Private equity firms frequently extract value and profits from their portfolio companies though leveraged buyouts, exorbitant management fees, and debt-financed dividend payments that can leave the target portfolio firms so burdened with debt that they collapse, laying off workers (like at Toys “R” Us, Shopko, Art Van Furniture, and others) and squandering investors’ money, including that of pension funds.
But in recent years, such firms have pushed the boundaries even further by blatantly snatching assets away from their troubled companies, leaving the portfolio firms in even more precarious positions and preventing investors and debtholders from recouping their losses.
The private equity owners of financially troubled preppy clothing retailer J. Crew pioneered an additional looting tactic when they were among the first to successfully use offshore transfers to insulate valuable assets from lenders.
TPG Capital and Leonard Green Partners pioneered the “J. Crew trapdoor” to shield assets as they planned to lead the company into its 2020 bankruptcy. The private equity tactic to siphon assets away from debt holders also became known inside the financial industry as getting “J. Crewed.”

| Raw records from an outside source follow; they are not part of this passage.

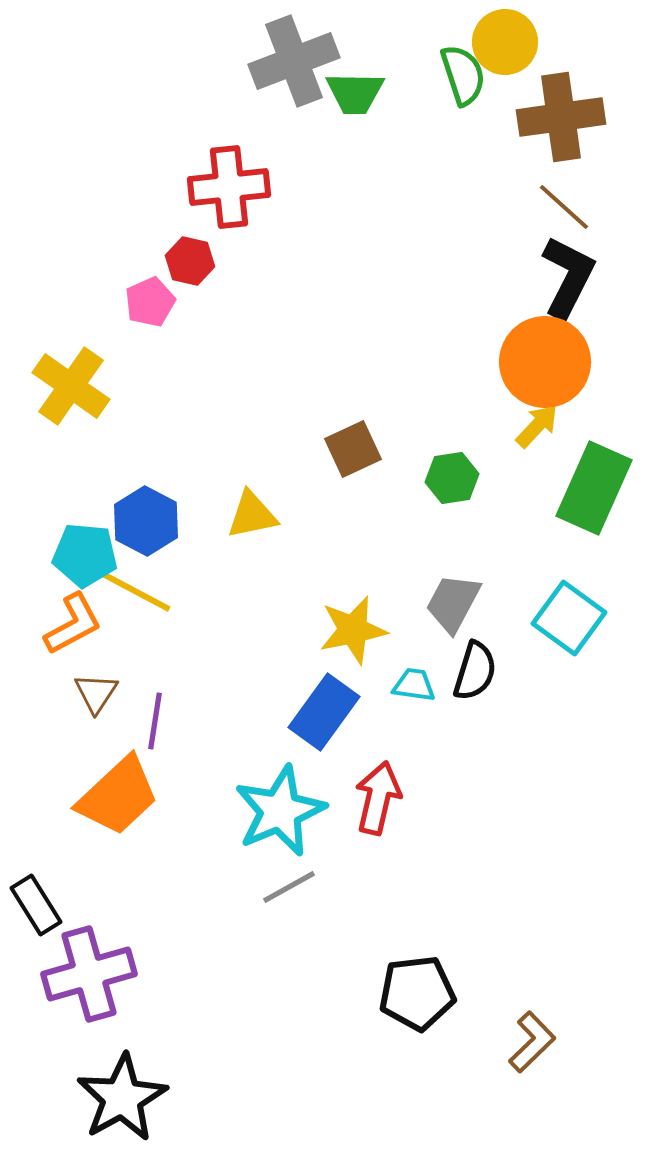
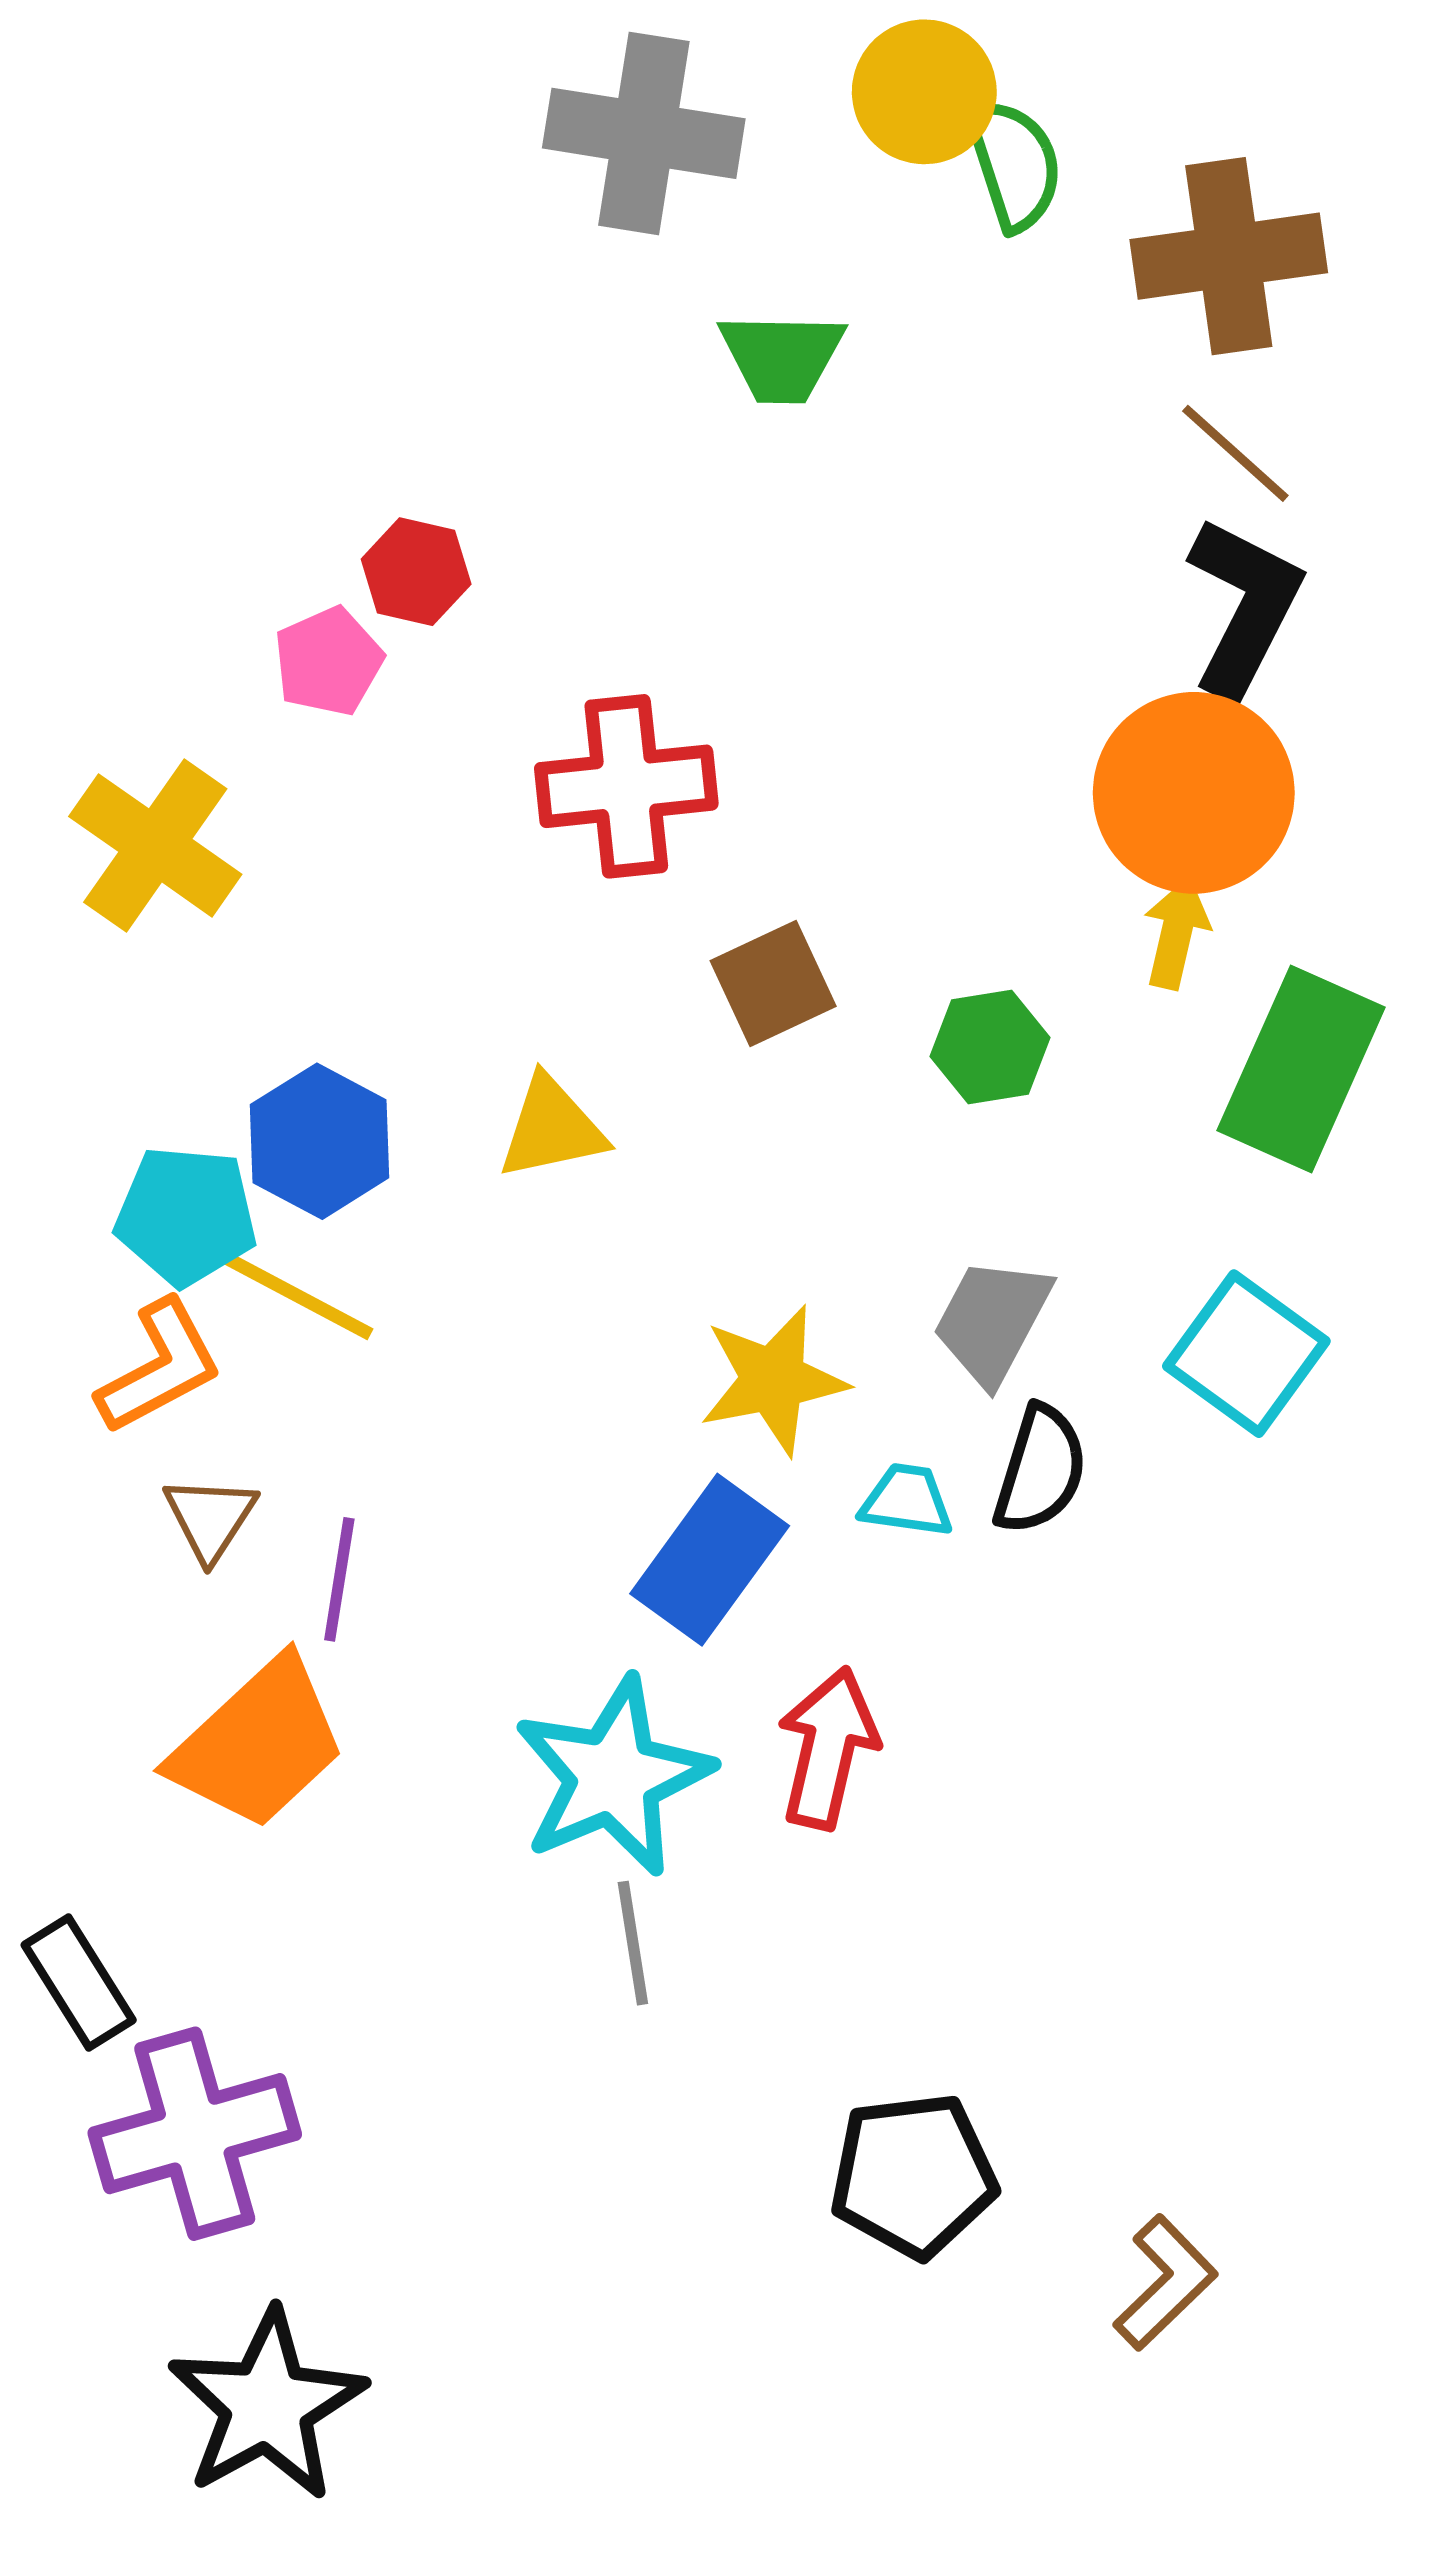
yellow circle: (505, 42) -> (924, 92), moved
gray cross: (294, 61) -> (644, 133), turned 30
green trapezoid: (355, 93) -> (782, 357), moved
red cross: (229, 187) -> (626, 786), moved
yellow arrow: (537, 426) -> (1176, 933), turned -30
gray line: (289, 887) -> (633, 1943), turned -70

McCormick said that if she is elected to Congress, she would join as a co-sponsor of H.R.3848 - Stop Wall Street Looting Act, and she questioned why her primary election opponent has failed to endorse this important legislation.
Warren (D-Mass.), Tammy Baldwin (D-Wisc.), and Sherrod Brown (D-Ohio), along with Representatives Mark Pocan (D-Wisc.), and Pramila Jayapal (D-Wash.), almost a year ago introduced the Stop Wall Street Looting Act, a comprehensive bill to fundamentally reform the private equity industry and level the playing field by forcing private equity firms to take responsibility for the outcomes of companies they take over, empowering workers, and protecting investors.
Joining those lawmakers in sponsoring the legislation were Senators Kirsten Gillibrand (D-N.Y.), Bernie Sanders (I-Vt.) and Representatives Barbara Lee (D-Calif.), Jesús "Chuy" García (D-Ill.), Ayanna Pressley (D-Mass.), Rashida Tlaib (D-Mich.), Jan Schakowsky (D-Ill.), Ro Khanna (D-Calif.), and Raúl Grijalva (D-Ariz.).
Since the bill was proposed on July 18, 2019, Rep. Bonnie Watson Coleman has not signed on as a co-sponsor of the Stop Wall Street Looting Act or otherwise indicated if she would support it.
"Workers' jobs, benefits, and pensions have been wiped out by private equity executives looking to make a quick buck, but our tax code encourages this behavior instead of preventing it," said McCormick. "We must take on predatory practices of private equity firms and fight to protect and empower workers and ensure that communities, workers, and their families have a voice in the economy instead of letting them become collateral damage in the destructive business decisions of private equity."
"People who have worked hard their whole lives to earn a pension deserve to be able to rely on that money still being there when they retire," said Rep. Rashida Tlaib, one the the measure's co-sponsors. "They do not deserve greedy Wall Street firms raiding their earnings and playing games with their futures. We need to stand up for workers and communities in the face of toxic corporate greed, and the Stop Wall Street Looting Act is a powerful tool in that fight."
"For far too long, Washington has looked the other way while private equity firms take over companies, load them with debt, strip them of their wealth, and walk away scot-free -leaving workers, consumers, and whole communities to pick up the pieces, " said Senator Elizabeth Warren, who authored the Stop Wall Street Looting Act. "Our bill ends these abusive practices by putting private investment funds on the hook for the decisions made by the companies they control, ending looting, empowering workers and investors, and safeguarding the markets from risky corporate debt."